DATA EXTRACTS Start Marker

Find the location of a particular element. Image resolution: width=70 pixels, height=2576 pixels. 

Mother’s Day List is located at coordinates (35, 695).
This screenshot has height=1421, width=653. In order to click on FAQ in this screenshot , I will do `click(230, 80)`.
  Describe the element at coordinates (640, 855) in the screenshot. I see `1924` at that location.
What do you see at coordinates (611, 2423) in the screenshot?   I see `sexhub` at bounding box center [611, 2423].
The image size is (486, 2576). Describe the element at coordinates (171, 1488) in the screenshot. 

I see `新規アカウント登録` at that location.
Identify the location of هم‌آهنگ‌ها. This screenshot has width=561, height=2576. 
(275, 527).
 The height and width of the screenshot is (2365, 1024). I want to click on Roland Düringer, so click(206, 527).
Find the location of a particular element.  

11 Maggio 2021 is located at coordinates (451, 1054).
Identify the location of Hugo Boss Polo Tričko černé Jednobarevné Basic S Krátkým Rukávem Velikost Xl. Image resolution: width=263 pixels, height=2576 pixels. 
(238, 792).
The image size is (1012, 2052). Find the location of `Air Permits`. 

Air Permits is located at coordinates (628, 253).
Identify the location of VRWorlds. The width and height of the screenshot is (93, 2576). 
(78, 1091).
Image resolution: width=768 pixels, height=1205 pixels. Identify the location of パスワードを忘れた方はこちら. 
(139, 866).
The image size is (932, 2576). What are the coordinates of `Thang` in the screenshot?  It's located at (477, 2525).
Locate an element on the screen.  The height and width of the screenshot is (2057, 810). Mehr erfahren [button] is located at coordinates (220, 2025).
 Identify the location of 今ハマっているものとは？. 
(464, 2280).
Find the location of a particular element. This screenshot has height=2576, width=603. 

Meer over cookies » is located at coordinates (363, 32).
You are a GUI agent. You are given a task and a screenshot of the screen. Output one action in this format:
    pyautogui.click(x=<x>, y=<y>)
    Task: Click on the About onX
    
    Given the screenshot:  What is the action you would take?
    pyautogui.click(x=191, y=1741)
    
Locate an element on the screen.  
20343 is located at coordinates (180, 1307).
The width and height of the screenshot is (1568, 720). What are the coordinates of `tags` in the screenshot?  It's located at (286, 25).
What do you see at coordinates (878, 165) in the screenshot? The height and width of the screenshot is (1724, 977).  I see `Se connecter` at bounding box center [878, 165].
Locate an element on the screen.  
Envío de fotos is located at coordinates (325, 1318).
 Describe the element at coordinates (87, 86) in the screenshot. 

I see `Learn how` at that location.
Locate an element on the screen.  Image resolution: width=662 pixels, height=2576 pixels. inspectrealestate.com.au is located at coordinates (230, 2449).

DATA EXTRACTS End Marker

WORK ORDER: Provide a verbatim reproduction of all the records.

TASK OUTPUT:
Find the location of a particular element. Image resolution: width=70 pixels, height=2576 pixels. 

Mother’s Day List is located at coordinates (35, 695).
This screenshot has height=1421, width=653. In order to click on FAQ in this screenshot , I will do `click(230, 80)`.
  Describe the element at coordinates (640, 855) in the screenshot. I see `1924` at that location.
What do you see at coordinates (611, 2423) in the screenshot?   I see `sexhub` at bounding box center [611, 2423].
The image size is (486, 2576). Describe the element at coordinates (171, 1488) in the screenshot. 

I see `新規アカウント登録` at that location.
Identify the location of هم‌آهنگ‌ها. This screenshot has width=561, height=2576. 
(275, 527).
 The height and width of the screenshot is (2365, 1024). I want to click on Roland Düringer, so click(206, 527).
Find the location of a particular element.  

11 Maggio 2021 is located at coordinates (451, 1054).
Identify the location of Hugo Boss Polo Tričko černé Jednobarevné Basic S Krátkým Rukávem Velikost Xl. Image resolution: width=263 pixels, height=2576 pixels. 
(238, 792).
The image size is (1012, 2052). Find the location of `Air Permits`. 

Air Permits is located at coordinates (628, 253).
Identify the location of VRWorlds. The width and height of the screenshot is (93, 2576). 
(78, 1091).
Image resolution: width=768 pixels, height=1205 pixels. Identify the location of パスワードを忘れた方はこちら. 
(139, 866).
The image size is (932, 2576). What are the coordinates of `Thang` in the screenshot?  It's located at (477, 2525).
Locate an element on the screen.  The height and width of the screenshot is (2057, 810). Mehr erfahren [button] is located at coordinates (220, 2025).
 Identify the location of 今ハマっているものとは？. 
(464, 2280).
Find the location of a particular element. This screenshot has height=2576, width=603. 

Meer over cookies » is located at coordinates (363, 32).
You are a GUI agent. You are given a task and a screenshot of the screen. Output one action in this format:
    pyautogui.click(x=<x>, y=<y>)
    Task: Click on the About onX
    
    Given the screenshot:  What is the action you would take?
    pyautogui.click(x=191, y=1741)
    
Locate an element on the screen.  
20343 is located at coordinates (180, 1307).
The width and height of the screenshot is (1568, 720). What are the coordinates of `tags` in the screenshot?  It's located at (286, 25).
What do you see at coordinates (878, 165) in the screenshot? The height and width of the screenshot is (1724, 977).  I see `Se connecter` at bounding box center [878, 165].
Locate an element on the screen.  
Envío de fotos is located at coordinates (325, 1318).
 Describe the element at coordinates (87, 86) in the screenshot. 

I see `Learn how` at that location.
Locate an element on the screen.  Image resolution: width=662 pixels, height=2576 pixels. inspectrealestate.com.au is located at coordinates (230, 2449).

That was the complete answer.